La marche impériale de Poutine vers la ruine économique

PARIS – Le débat autour de la Crimée n’est plus désormais centré sur le droit international : le président russe Vladimir Poutine a publiquement affirmé qu’il ne s’estimait nullement lié par ces règles, et que peu lui importait que le reste de la planète considère les agissements de la Russie comme illicites. L’incertitude porte désormais sur la question de savoir si l’économie russe pourra résister sous le poids des objectifs de Poutine en Ukraine.

Quelle que soit la réponse du monde occidental à la crise de Crimée, la Russie est vouée à subir un préjudice économique considérable. Songez tout d’abord aux coûts directs des opérations militaires entreprises, ainsi que du soutien apporté à un régime de Crimée dont l’économie se révèle cruellement inefficace (largement subventionné par le gouvernement ukrainien depuis des années). Bien que l’incertitude entourant le statut futur de la Crimée complique l’estimation de ces coûts, ils devraient très certainement s’élever chaque année à un total de plusieurs milliards de dollars.
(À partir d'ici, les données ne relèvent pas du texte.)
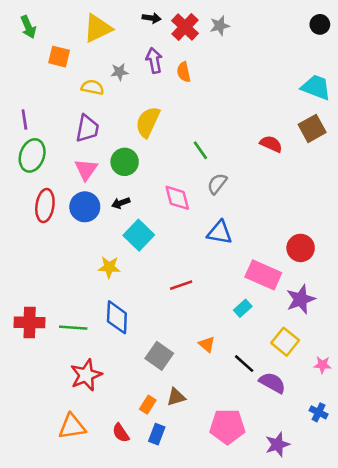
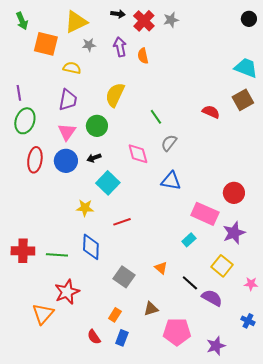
orange square: (59, 57) -> (46, 44), size x1.4
gray star: (119, 72) -> (89, 45), moved
red line: (181, 285) -> (122, 222), moved
brown triangle: (176, 397) -> (151, 309), moved
orange triangle: (72, 426) -> (43, 314), moved, turned -40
Un coût direct de cette magnitude représente moins de 0,5% du PIB de la Russie. Bien que ce tribut ne soit pas négligeable, le pays a les moyens d’y répondre. La Russie vient tout juste de dépenser 50 milliards $ dans les Jeux olympiques de Sotchi, et prévoit d’investir encore davantage pour la Coupe du monde 2018. Le pays était jusqu’à récemment sur le point de prêter 15 milliards $ au gouvernement de l’ancien président ukrainien Viktor Ianoukovitch, et de lui octroyer chaque année quelque 8 milliards $ en subventions gazières.